Cut to 2009. The calculus is as weird as it always has been. Omar Abdullah rules the kingdom. His loyalties lie with India. Most Kashmiris, especially the young like him. For once he sounds totally sincere and bright. I personally feel he is a refreshing break. Syed Ali Geelani is an ailing old man who rules the dissenting space in the same fiefdom. His loyalty is not to India. A vast chunk of people like him too. He too sounds utterly convincing and captures popular imagination more than Omar. He wants an end to India’s rule in Kashmir.

Those for Omar want to bury Kashmir’s acrimonious past and there is a growing number who speak about the futility of rebellion. Against strikes and mass protests. They quote statistics to drive home the point that our economy is battered because of this bedlam. Tourists flee like hunted deer and the poor labourers go jobless. World has changed, the argument goes and bricks are no answer. With time wounds must heal.The opposing camp has a diametrically opposite ideological argument. And they too speak in a guileless tenor.
A hundred thousand people did not get certainly slaughtered in Kashmir for nothing.
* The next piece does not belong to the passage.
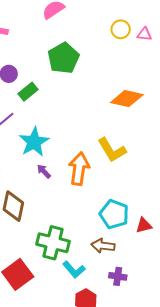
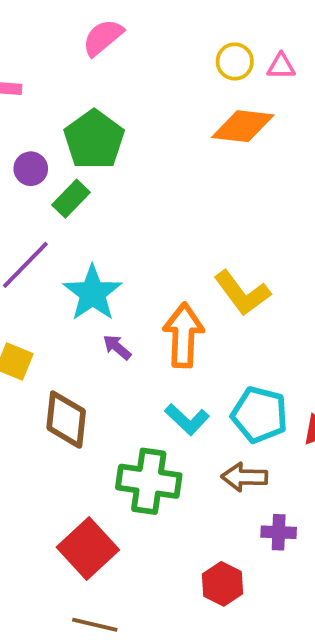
green pentagon: (63, 58) -> (94, 140), moved
orange diamond: (127, 99) -> (243, 126), moved
cyan L-shape: (74, 270) -> (187, 419), moved

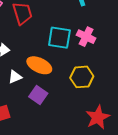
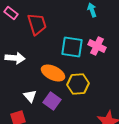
white triangle: (15, 77) -> (30, 96), moved, turned -48
yellow hexagon: (82, 77) -> (78, 84), moved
Our parents’ were kicked around and our women dragged out of their kitchens not because we would settle down in the end to sit with a third generation Abdullah who didn’t even know Kashmiri till a few years back. The wounds, the feeling goes, go dark and deep. Big enough to keep dolphins in.

***

After years of bloodshed, after a long, drawn battle people sat to reflect and introspect by a river in which much of their crimson blood has mixed. Much has been lost – brothers, friends, sons, children and honor. Some are still unreported from the dark dens they were schelepped to. Just when our transitional phase seemed to start, someone waved to us across the river. A nice boy with a plow on his back talked development and joy. And tulips. And truth. People liked the sound of his chatter. They forgot old wounds and clapped. Hard.
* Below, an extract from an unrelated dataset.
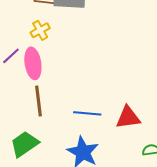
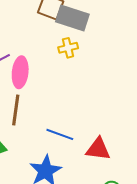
yellow cross: (40, 30) -> (68, 48), moved

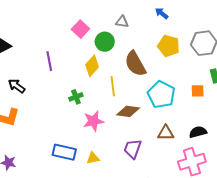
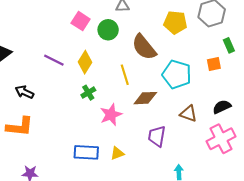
purple line: (49, 61) -> (54, 60), turned -42
yellow diamond: (92, 66) -> (85, 62), moved
brown triangle: (166, 133) -> (188, 114), turned 30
Just then the plow boy’s dark knights come swooping from behind. They lunge at the crowd randomly. The order is abruptly broken. Claps give way to shrieks. People protest. The state wants to take away the luxury of innocence! It tramples upon human rights with impunity. Slogans rent the terrified June air. Will our sorrows never be sad enough? Will our lives never be important enough? There are no answers. Only tear-gas shells, occasionally falling on passers by.

***

Kashmir has some real soul-searching to do. Are we for shut-downs, as Geelani would like us to or do we stay mute? What if tomorrow it is our turn to be picked up in a bottle-green color SOG gypsy only to be thrown out dead? Another corpse, another numeric, another commission. But wait, does a strike also not mean zero-income to the poor vendor, to the artisan who lives off tourism or to the boatman in his waiting shikara? The middle-class and the elite [that includes all of Hurriyet and perhaps the likes of us] are sure insulated [when are they not?], but aren’t we being insensitive to the plight of the less-privileged?
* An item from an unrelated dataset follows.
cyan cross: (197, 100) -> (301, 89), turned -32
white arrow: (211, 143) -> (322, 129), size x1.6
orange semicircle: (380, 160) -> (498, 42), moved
What do the strikes give us? What do we want to prove? Who takes note of it anyway? I reckon, a shutdown may not mean anything per se but it sure symbolizes something. It is like declaring outloud – look here, you bully – whatever it is – freedom, frenzy, nuttiness, romanticism – is clearly not over yet. Woodrow Wilson, the Nobel prize winning 28th US president and a leading intellectual of the Progressive Era once remarked, ‘The history of liberty is a history of resistance’.

As long as Omar Abdullah does not rein-in his piratical troopers there will be people leaving work and coming out of their homes – spontaneously – and protest. As long as brutal laws, meant to doctor the dreams of people, are not done away with, there shall be strikes. Agreed it is a conflict in our souls: do we allow our economy to be destroyed or do we let our collective dignity go, like a tent on a stormy night? Do we listen to our head or our heart? History is testament that as a nation, Kashmiris have mostly gone by the sentiment.